• _EXERCISE BRIEF_
Return the run of lines below that opens with the line containing "Mail informiert. In" and closes with the line containing "einsendende Einrichtung oder an die/den", keeping each one exact.

• _SUPPLIED ENTRIES_
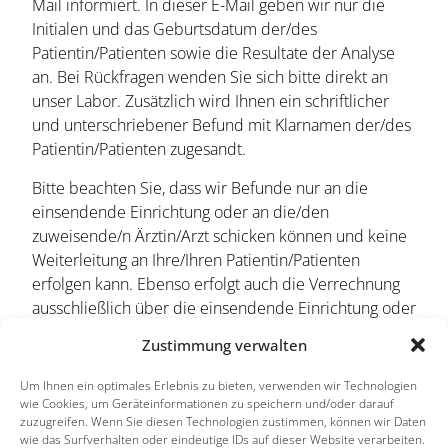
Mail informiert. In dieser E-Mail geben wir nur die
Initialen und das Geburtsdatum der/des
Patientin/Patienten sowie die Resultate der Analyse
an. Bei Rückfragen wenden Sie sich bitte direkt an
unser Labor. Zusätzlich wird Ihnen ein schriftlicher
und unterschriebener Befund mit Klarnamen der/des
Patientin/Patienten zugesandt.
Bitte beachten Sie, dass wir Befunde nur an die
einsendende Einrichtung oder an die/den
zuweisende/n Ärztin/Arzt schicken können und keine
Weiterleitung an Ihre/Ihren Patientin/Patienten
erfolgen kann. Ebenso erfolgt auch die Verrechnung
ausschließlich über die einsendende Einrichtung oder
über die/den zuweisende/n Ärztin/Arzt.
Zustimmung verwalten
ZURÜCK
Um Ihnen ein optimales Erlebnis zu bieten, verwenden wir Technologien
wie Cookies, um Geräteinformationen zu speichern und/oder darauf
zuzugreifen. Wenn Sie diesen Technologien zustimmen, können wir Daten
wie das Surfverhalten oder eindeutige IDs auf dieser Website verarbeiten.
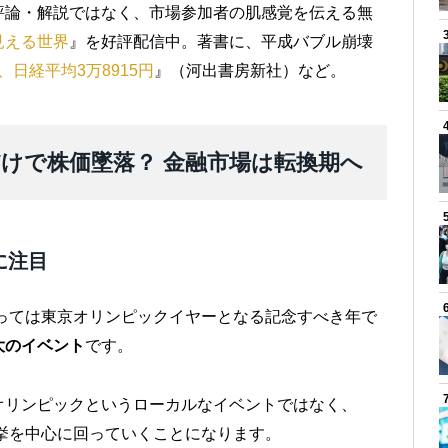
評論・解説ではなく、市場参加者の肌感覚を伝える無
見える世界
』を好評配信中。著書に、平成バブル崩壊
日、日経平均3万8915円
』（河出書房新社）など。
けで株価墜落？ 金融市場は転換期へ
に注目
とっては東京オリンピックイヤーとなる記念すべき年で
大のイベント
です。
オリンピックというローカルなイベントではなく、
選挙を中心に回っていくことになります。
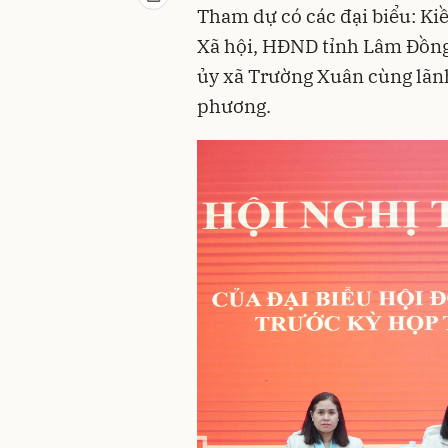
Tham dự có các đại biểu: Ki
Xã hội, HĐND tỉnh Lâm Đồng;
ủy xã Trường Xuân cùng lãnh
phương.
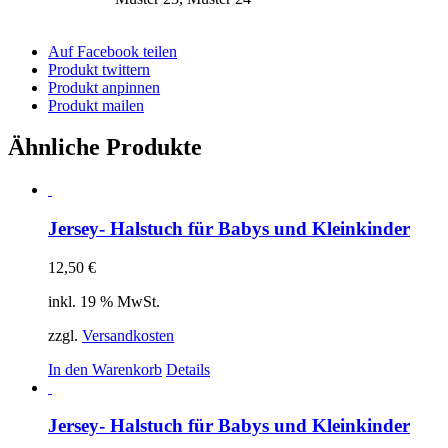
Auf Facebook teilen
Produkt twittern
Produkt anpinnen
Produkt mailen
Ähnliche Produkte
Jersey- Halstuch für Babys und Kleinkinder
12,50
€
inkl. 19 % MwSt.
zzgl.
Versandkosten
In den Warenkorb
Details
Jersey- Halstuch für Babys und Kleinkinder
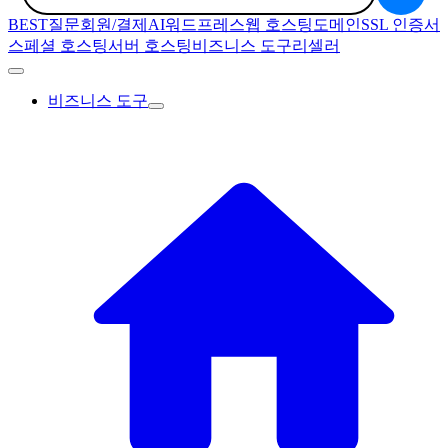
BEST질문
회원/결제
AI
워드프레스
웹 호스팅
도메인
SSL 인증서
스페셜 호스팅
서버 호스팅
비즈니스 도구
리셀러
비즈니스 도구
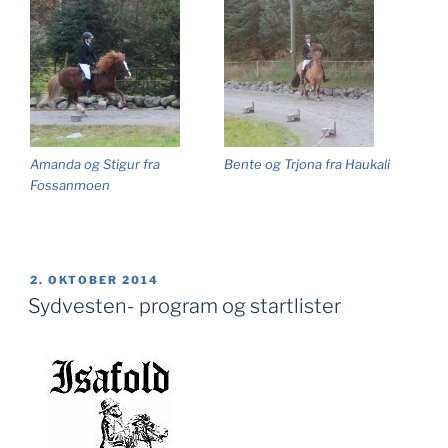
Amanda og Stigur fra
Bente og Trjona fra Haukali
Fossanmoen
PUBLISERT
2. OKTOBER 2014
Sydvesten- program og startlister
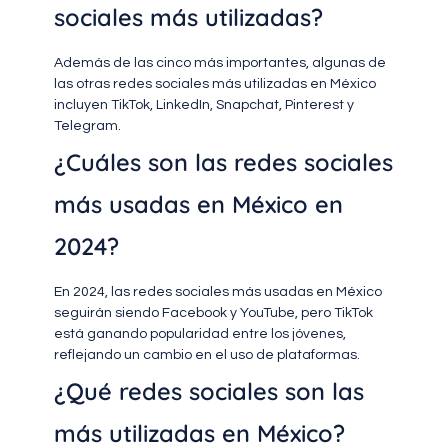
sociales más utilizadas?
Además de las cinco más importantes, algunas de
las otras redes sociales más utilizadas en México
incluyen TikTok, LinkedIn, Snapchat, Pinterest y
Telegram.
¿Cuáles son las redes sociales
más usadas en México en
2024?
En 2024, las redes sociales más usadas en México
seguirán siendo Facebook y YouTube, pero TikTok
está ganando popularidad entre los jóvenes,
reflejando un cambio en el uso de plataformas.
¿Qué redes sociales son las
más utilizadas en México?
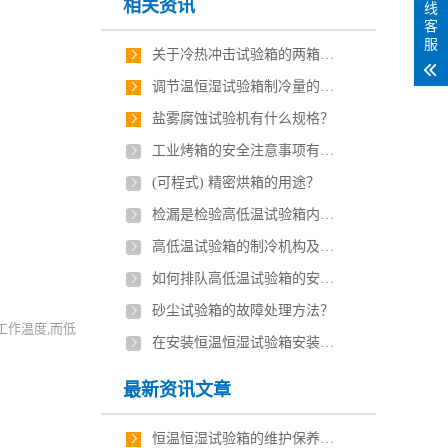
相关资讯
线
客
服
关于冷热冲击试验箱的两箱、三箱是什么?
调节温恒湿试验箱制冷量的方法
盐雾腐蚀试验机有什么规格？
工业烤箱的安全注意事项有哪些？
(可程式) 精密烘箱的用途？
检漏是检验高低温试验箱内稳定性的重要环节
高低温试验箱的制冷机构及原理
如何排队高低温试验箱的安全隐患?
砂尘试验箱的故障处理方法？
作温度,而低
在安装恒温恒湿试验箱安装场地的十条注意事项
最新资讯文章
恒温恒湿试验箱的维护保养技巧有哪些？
---
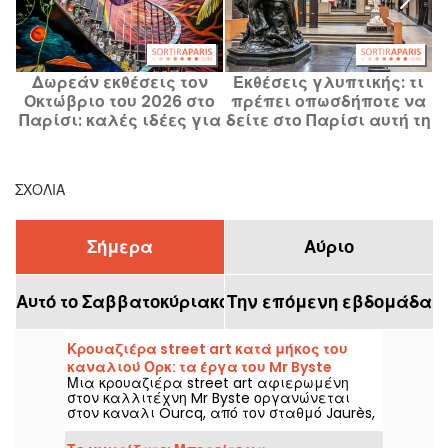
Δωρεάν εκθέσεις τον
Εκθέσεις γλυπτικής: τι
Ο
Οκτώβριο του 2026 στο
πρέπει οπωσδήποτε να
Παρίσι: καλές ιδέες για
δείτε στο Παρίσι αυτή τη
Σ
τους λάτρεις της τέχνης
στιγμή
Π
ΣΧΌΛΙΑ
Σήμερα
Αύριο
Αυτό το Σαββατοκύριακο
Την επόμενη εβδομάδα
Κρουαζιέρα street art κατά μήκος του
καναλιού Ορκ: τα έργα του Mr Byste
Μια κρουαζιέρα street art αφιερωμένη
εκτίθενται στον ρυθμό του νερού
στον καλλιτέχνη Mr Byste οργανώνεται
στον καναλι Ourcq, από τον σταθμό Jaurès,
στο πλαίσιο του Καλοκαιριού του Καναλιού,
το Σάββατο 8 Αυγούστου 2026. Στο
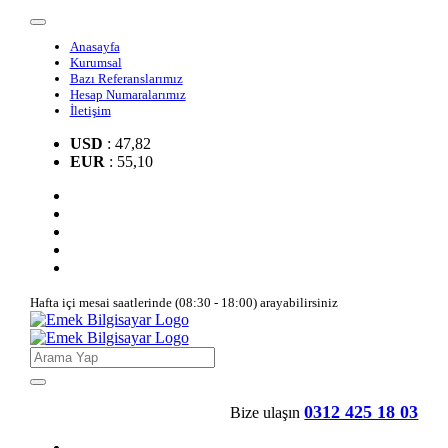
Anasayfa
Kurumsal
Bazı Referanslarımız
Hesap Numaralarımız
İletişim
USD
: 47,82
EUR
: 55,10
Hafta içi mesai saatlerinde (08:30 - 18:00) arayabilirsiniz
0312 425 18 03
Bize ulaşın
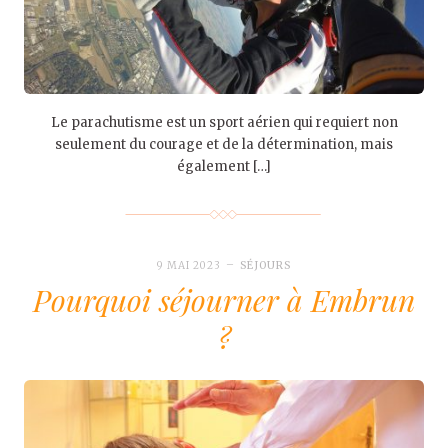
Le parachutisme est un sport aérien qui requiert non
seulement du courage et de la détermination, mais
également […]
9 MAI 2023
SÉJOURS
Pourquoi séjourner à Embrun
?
...
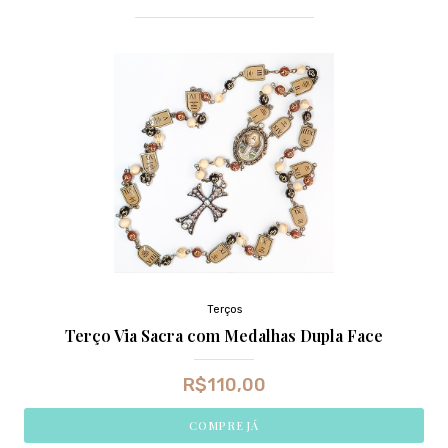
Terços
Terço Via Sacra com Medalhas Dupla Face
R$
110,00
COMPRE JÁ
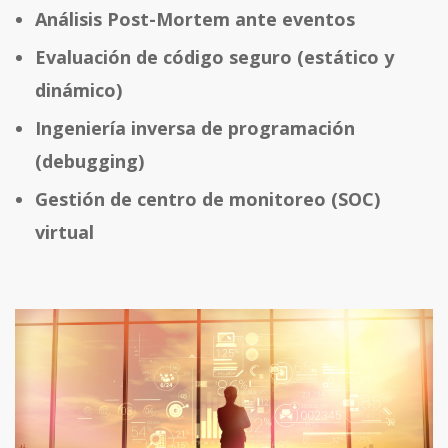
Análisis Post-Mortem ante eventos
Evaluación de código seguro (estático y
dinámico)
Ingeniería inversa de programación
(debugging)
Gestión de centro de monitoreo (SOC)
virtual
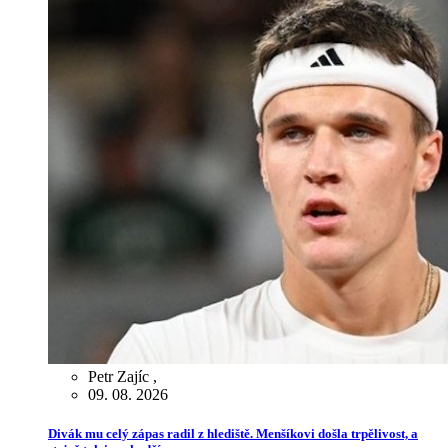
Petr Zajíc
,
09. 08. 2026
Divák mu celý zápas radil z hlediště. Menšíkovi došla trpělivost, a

• _EXERCISE RESPONSE_
Mail informiert. In dieser E-Mail geben wir nur die
Initialen und das Geburtsdatum der/des
Patientin/Patienten sowie die Resultate der Analyse
an. Bei Rückfragen wenden Sie sich bitte direkt an
unser Labor. Zusätzlich wird Ihnen ein schriftlicher
und unterschriebener Befund mit Klarnamen der/des
Patientin/Patienten zugesandt.
Bitte beachten Sie, dass wir Befunde nur an die
einsendende Einrichtung oder an die/den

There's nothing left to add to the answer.